Ты нередко бываешь на международных поэтических фестивалях. Какие интересные явления тебе встречались?
У меня специфический интерес — звучание стиха, перформанс. Хорошие стихи можно просто прочитать глазами, и я не очень понимаю, зачем автор сам читает с эстрады, если он это делает плохо. Поэтому особо выделяешь таких авторов, как голландец Яап Блонк, немец Михаэль Лентц, бельгийцы Филип Меерсман, Ливен Веркаутер, Элле Меандер, японец Ясухиро Яцумото, вьетнамец Ши-трунг Нгуен, канадец Пол Даттон, англичанин Питер Во, русский Валерий Шерстяной... Со многими из них я выступал. А с Меерсманом и Во мы даже образовали группу "да-стругистен-да", когда были на Стружских вечерах в Македонии. Еще была незабываемая встреча на Берлинском фестивале в 2004 году с патриархом немецкой конкретпоэии 80летним Ойгеном Гомрингером.

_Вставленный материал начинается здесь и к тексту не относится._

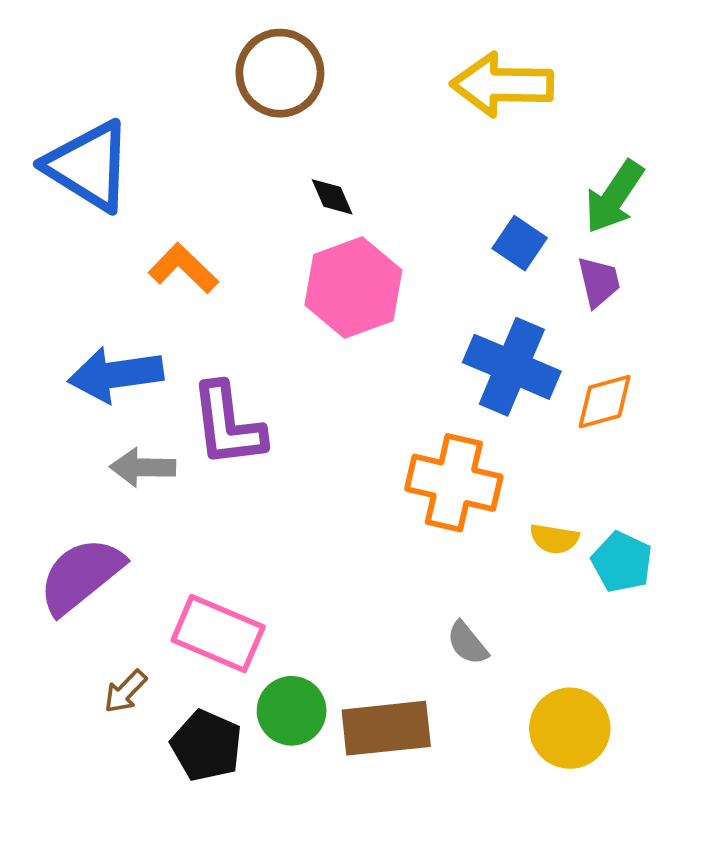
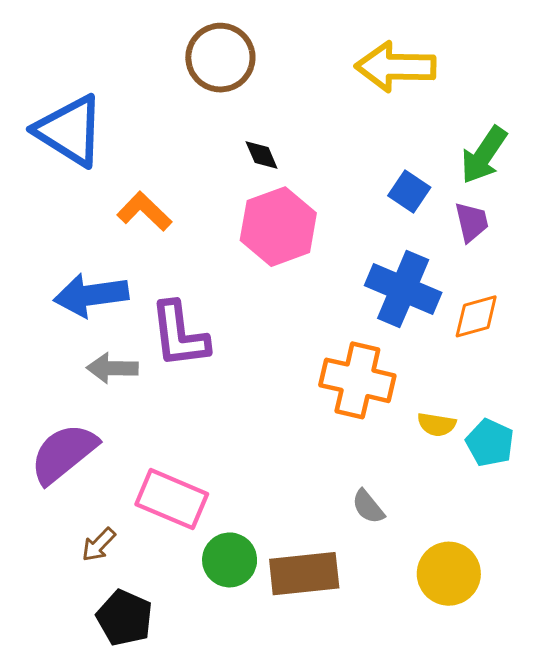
black pentagon: (207, 746) -> (125, 618), moved

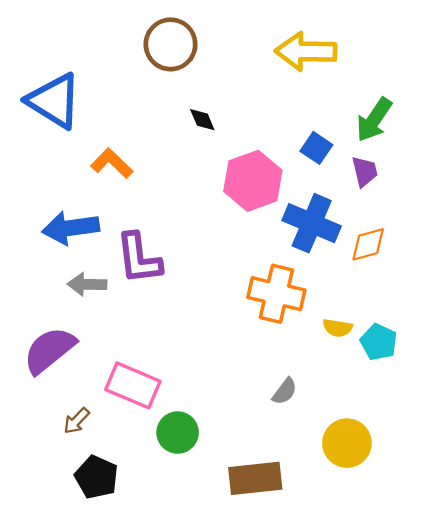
pink hexagon: (278, 227) -> (253, 181), moved
gray semicircle: (368, 507) -> (285, 391), turned -104
brown rectangle: (304, 574) -> (255, 478), moved

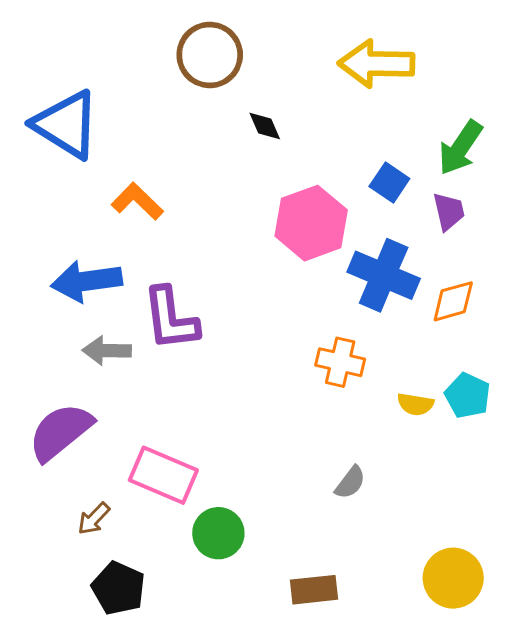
black diamond: (202, 120) -> (265, 126), moved
orange cross: (276, 294) -> (340, 362), size x0.7
cyan pentagon: (379, 342) -> (468, 396), moved
yellow circle: (347, 443) -> (453, 578), moved
brown rectangle: (255, 478) -> (314, 590), size x0.7

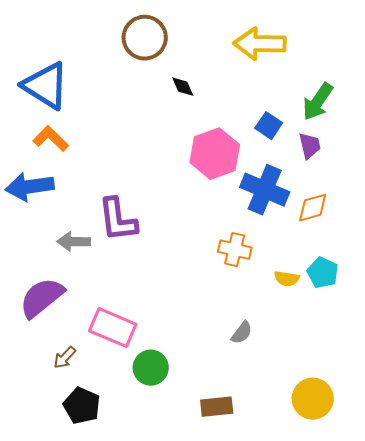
orange L-shape: (137, 201) -> (51, 139), moved
blue arrow: (87, 281) -> (30, 187), moved

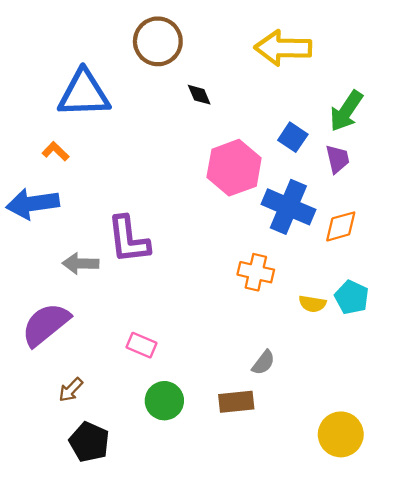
blue triangle: (46, 86) -> (84, 94), moved, turned -34
orange L-shape: (51, 139) -> (55, 151), size x0.7
pink rectangle: (113, 328) -> (142, 345), moved, size x0.6
brown rectangle: (217, 407) -> (236, 402), moved

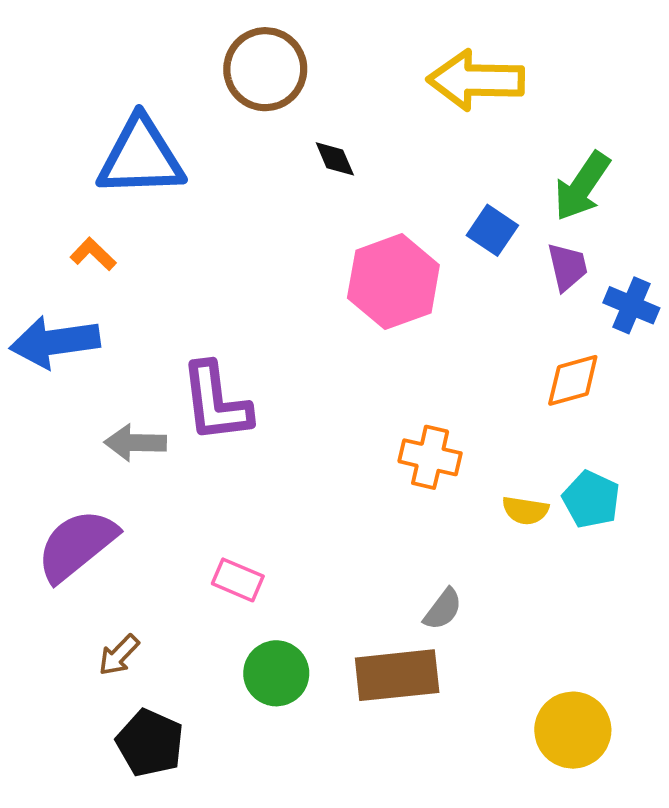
blue cross: (288, 207) -> (631, 305), moved, size x0.6
brown rectangle: (236, 402) -> (397, 675), size x1.4

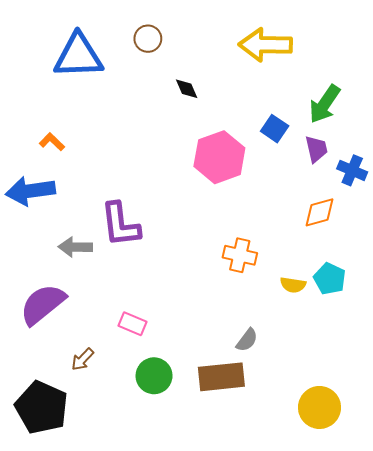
brown circle: (265, 69) -> (148, 39), size x0.6
blue triangle: (141, 157) -> (78, 56), moved
brown arrow: (119, 655) -> (82, 359), moved
black pentagon: (150, 743) -> (42, 407), moved, size x1.4

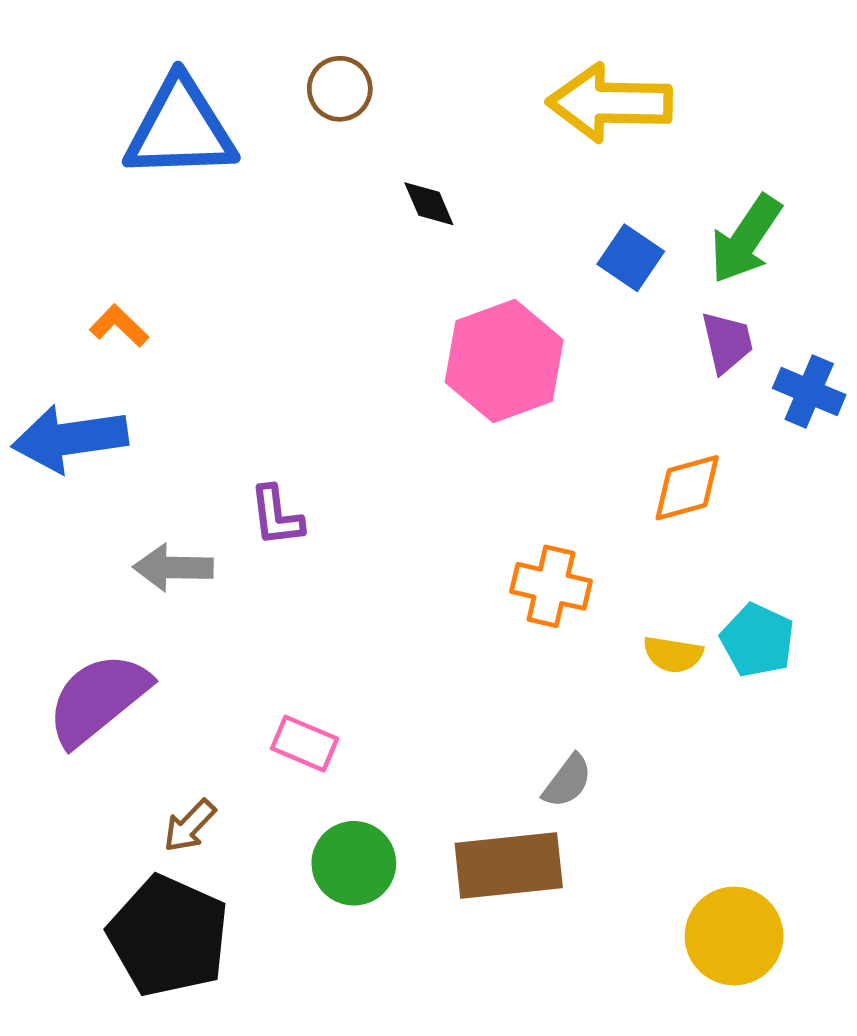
blue square: (275, 129) -> (631, 258), moved
orange diamond: (320, 212) -> (687, 488), moved
purple L-shape: (120, 225) -> (276, 516), size x0.6
black pentagon: (42, 407) -> (168, 936), moved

Поэзия маргинализуется, приобретает клубный характер. По сравнению с ситуацией начала века, резко поредела публика, поэзию потребляющая. В основном это сами поэты и те, кто о поэзии пишет. Видишь ли ты перспективы поэтического развития в России?

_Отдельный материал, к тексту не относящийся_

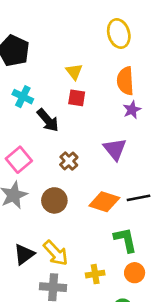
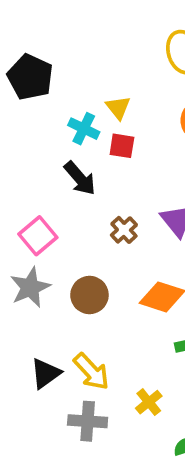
cyan cross: (23, 97) -> (84, 129), moved
brown cross: (69, 161) -> (124, 230), moved
yellow cross: (95, 274) -> (149, 402), turned -30

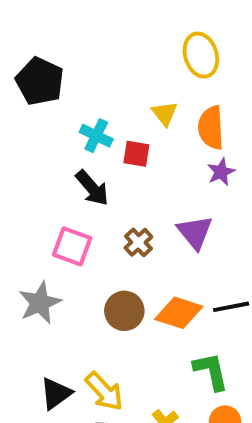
yellow triangle: (118, 108) -> (165, 113), moved
pink square: (38, 236) -> (72, 246), moved, turned -30
brown circle: (89, 295) -> (124, 311), moved

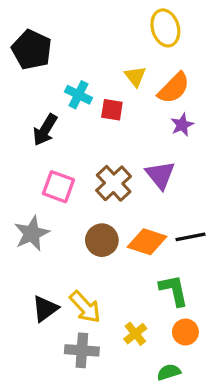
orange semicircle: (211, 128) -> (174, 88), turned -132
black arrow: (92, 188) -> (45, 130), moved, turned 72
brown cross: (138, 242) -> (114, 183), size x1.5

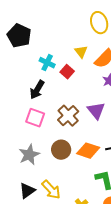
red square: (112, 110) -> (67, 72), turned 32
black arrow: (45, 130) -> (37, 90), moved
gray star: (32, 233) -> (29, 155), moved

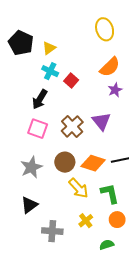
yellow triangle: (81, 52) -> (49, 48), moved, turned 32
yellow arrow: (51, 190) -> (78, 188), moved

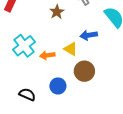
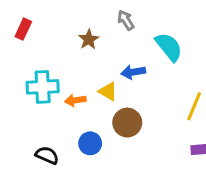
cyan cross: (24, 46) -> (43, 87), turned 35

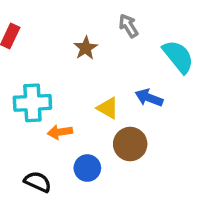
blue arrow: (133, 72) -> (149, 98), moved, turned 30
orange arrow: (75, 100) -> (60, 132), moved

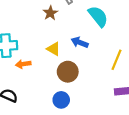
brown star: (86, 48) -> (50, 13), moved
blue circle: (87, 168) -> (61, 100), moved

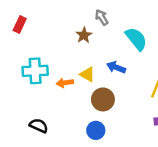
orange arrow: (23, 64) -> (65, 83), moved

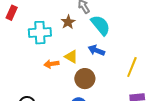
cyan semicircle: (136, 39) -> (101, 25), moved
cyan cross: (35, 71) -> (40, 33), moved

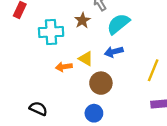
cyan semicircle: (101, 25) -> (118, 24), turned -90
blue arrow: (96, 50) -> (114, 52), turned -35

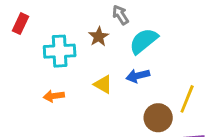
orange arrow: (64, 67) -> (54, 96), moved
brown circle: (101, 83) -> (158, 118), moved

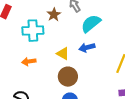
brown star: (99, 37) -> (54, 15), moved
brown circle: (158, 118) -> (68, 77), moved

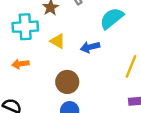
cyan semicircle: (91, 24) -> (112, 18), moved
yellow triangle: (63, 54) -> (58, 41), moved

То, что ты говоришь, вообще-то характерно в основном для московских поэтических клубов. И это, кстати, нормально. Просто надо придумывать новые формы. Как например Елена Пахомова и Андрей Коровин придумали "Критический минимум": встречи поэтов и критиков. В других местах Москвы — в школах, университетах, где мне доводилось выступать—очень живой интерес. Категорический императив: если публика не ходит в клубы, надо идти к публике! Уже в Петербурге публику можно собрать и в клубе, а в провинции вообще невероятное количество народа приходит на поэтические выступления, где бы они ни проходили. Может быть, это мне просто везло, но так было всюду: в Тамбове, Саратове, Самаре, Брянске, Ростове-на-Дону. Мне кажется, тяга к поэзии, причем к необычным и заразительным ее формам, будет нарастать. Дело в том, что звуковой мир сейчас настолько разнообразен, энергетиен, что желающих послушать человека, даже хорошо читающего стихи, почти не осталось. Нужны особые формы представления поэзии. Боюсь, что сами поэты, да и вообще литсообщество, это плохо осознают.